Give again, unchanged, the line that contains "Look at this image. Find" together with every line that follows it until the entries end.

Top of The data

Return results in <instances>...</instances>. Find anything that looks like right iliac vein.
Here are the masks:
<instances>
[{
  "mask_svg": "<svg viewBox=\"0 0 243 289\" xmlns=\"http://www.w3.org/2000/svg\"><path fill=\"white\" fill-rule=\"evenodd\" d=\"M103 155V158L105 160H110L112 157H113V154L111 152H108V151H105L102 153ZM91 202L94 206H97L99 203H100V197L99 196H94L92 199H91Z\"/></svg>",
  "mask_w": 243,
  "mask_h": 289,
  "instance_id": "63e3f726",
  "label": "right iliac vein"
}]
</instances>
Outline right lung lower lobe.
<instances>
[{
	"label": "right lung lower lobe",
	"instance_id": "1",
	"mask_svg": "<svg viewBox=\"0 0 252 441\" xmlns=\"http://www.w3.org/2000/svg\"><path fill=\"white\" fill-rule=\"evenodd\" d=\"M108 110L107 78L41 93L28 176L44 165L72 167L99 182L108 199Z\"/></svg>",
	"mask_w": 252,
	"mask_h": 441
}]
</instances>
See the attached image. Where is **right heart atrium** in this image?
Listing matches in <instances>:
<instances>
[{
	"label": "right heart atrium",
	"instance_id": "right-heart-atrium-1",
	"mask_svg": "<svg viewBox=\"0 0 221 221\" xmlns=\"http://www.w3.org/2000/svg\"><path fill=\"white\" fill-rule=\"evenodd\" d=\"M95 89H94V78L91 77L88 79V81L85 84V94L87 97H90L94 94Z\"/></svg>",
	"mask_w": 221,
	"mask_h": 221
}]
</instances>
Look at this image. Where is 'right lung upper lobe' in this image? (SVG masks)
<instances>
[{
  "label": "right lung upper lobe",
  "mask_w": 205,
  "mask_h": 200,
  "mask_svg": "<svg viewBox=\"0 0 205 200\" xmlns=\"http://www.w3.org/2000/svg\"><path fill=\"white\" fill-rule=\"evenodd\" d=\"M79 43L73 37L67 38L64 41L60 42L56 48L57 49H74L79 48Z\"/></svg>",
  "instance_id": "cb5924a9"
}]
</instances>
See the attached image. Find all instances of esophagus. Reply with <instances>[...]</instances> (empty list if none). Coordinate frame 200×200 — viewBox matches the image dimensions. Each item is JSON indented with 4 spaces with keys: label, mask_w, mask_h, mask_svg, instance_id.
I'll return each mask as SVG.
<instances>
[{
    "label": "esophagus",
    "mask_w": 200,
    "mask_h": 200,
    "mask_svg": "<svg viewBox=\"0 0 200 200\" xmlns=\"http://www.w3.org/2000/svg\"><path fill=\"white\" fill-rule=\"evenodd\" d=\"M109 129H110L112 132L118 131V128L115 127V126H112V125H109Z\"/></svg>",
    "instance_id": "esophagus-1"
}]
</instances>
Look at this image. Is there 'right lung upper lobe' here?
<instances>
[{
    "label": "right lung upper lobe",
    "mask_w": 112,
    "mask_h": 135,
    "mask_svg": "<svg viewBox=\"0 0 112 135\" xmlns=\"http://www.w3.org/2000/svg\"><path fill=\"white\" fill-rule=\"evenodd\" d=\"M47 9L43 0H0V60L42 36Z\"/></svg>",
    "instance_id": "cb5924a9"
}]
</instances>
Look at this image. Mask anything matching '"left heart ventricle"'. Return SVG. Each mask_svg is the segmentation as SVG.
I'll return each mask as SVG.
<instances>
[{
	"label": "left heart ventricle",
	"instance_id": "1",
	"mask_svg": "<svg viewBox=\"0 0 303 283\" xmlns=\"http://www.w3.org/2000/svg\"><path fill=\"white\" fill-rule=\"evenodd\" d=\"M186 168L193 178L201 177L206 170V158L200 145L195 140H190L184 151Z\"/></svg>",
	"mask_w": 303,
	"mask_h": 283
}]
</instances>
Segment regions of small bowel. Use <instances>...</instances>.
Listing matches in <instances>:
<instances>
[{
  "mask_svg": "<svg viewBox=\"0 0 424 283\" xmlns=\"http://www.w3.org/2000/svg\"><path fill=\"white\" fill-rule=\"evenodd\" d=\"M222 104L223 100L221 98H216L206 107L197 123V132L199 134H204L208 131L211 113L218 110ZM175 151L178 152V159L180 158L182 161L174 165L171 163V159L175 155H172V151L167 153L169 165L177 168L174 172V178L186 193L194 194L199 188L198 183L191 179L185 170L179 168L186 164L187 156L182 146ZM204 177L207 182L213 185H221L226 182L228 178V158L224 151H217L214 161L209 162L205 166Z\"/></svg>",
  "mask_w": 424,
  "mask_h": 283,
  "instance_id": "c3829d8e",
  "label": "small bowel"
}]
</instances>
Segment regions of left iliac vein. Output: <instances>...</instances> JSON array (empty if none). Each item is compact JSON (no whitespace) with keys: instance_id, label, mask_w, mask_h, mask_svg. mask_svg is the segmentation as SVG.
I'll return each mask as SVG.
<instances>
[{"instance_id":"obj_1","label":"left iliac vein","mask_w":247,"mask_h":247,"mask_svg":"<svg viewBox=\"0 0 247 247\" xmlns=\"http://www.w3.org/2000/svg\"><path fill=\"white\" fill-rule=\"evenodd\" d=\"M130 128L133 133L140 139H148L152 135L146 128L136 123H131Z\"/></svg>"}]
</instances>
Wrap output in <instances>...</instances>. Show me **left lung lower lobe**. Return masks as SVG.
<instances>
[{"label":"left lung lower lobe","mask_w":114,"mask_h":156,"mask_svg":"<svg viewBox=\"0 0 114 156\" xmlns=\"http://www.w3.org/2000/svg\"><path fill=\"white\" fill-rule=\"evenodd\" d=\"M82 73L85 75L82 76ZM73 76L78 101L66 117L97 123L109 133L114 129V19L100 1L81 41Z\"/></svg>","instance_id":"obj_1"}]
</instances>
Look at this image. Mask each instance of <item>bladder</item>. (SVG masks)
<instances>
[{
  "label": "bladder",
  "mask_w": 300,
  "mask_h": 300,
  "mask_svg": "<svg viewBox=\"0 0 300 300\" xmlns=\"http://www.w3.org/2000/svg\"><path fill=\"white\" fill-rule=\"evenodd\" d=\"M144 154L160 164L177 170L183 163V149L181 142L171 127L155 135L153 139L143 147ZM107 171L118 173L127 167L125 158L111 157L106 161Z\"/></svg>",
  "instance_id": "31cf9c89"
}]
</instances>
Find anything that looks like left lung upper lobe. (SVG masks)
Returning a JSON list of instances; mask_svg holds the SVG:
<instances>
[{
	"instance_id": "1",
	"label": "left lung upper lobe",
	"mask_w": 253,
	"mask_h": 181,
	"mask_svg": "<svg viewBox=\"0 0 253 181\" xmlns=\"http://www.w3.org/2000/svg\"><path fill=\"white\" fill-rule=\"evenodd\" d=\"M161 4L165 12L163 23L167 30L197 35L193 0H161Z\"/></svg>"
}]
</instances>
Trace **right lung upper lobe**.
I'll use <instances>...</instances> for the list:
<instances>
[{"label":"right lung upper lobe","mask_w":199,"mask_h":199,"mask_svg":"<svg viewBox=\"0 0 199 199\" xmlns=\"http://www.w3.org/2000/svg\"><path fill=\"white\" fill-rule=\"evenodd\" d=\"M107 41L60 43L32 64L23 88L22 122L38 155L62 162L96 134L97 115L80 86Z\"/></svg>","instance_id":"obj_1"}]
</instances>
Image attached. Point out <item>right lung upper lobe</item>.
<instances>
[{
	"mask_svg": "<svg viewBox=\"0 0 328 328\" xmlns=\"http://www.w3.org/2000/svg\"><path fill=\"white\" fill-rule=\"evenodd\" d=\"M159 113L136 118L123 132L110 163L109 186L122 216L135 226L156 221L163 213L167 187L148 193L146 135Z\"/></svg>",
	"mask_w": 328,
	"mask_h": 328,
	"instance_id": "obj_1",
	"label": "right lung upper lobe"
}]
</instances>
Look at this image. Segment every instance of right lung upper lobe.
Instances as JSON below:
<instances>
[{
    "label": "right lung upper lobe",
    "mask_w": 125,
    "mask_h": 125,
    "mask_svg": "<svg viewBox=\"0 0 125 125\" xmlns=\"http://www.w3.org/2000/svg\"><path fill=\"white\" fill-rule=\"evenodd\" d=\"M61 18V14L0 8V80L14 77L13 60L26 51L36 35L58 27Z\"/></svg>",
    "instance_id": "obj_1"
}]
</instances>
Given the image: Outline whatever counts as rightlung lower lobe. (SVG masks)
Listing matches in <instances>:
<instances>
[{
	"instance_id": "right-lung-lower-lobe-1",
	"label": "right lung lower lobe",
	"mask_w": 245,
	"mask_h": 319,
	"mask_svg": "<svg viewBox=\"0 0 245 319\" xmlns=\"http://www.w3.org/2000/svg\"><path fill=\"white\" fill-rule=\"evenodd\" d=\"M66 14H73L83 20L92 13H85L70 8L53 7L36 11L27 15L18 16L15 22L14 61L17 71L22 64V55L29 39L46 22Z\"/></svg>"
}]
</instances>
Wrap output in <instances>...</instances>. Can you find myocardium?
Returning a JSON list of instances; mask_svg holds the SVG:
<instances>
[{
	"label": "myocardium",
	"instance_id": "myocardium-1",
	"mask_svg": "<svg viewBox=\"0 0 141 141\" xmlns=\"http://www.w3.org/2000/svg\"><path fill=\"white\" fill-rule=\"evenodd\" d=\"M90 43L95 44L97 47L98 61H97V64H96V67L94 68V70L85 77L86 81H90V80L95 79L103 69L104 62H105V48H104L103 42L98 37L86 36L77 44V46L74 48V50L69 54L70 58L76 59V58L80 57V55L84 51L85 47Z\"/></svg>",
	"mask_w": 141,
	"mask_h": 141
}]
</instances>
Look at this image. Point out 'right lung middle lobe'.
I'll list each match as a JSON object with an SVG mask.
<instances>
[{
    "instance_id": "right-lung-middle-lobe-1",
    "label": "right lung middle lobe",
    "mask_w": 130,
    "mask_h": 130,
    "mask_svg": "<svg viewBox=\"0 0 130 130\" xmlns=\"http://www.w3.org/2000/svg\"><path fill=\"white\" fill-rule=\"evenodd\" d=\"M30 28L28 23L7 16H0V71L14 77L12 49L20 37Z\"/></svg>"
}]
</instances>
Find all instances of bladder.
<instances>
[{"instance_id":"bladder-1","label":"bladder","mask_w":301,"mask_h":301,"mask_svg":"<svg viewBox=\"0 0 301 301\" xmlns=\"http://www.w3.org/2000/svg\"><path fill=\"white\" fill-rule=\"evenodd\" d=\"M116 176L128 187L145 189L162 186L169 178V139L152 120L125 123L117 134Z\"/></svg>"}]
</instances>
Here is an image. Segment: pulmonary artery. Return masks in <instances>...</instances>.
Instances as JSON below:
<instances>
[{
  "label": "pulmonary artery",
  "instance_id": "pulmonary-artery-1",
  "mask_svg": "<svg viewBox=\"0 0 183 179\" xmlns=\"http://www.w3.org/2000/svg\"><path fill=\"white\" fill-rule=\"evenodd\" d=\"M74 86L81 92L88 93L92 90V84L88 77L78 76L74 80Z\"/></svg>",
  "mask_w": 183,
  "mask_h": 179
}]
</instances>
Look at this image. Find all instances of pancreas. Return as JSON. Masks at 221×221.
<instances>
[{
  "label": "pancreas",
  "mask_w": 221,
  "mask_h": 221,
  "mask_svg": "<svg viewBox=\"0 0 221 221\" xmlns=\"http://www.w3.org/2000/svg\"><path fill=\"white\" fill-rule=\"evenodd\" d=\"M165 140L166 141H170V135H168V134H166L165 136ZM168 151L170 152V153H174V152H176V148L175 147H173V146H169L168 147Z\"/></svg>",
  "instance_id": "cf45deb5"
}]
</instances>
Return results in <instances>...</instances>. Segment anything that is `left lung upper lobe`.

Bottom of The data

| Problem solution |
Look at this image. Find all instances of pancreas. Return as JSON. Masks at 221×221.
<instances>
[{
  "label": "pancreas",
  "mask_w": 221,
  "mask_h": 221,
  "mask_svg": "<svg viewBox=\"0 0 221 221\" xmlns=\"http://www.w3.org/2000/svg\"><path fill=\"white\" fill-rule=\"evenodd\" d=\"M165 140L166 141H170V135H168V134H166L165 136ZM168 151L170 152V153H174V152H176V148L175 147H173V146H169L168 147Z\"/></svg>",
  "instance_id": "cf45deb5"
}]
</instances>
Return results in <instances>...</instances>. Segment anything that is `left lung upper lobe`.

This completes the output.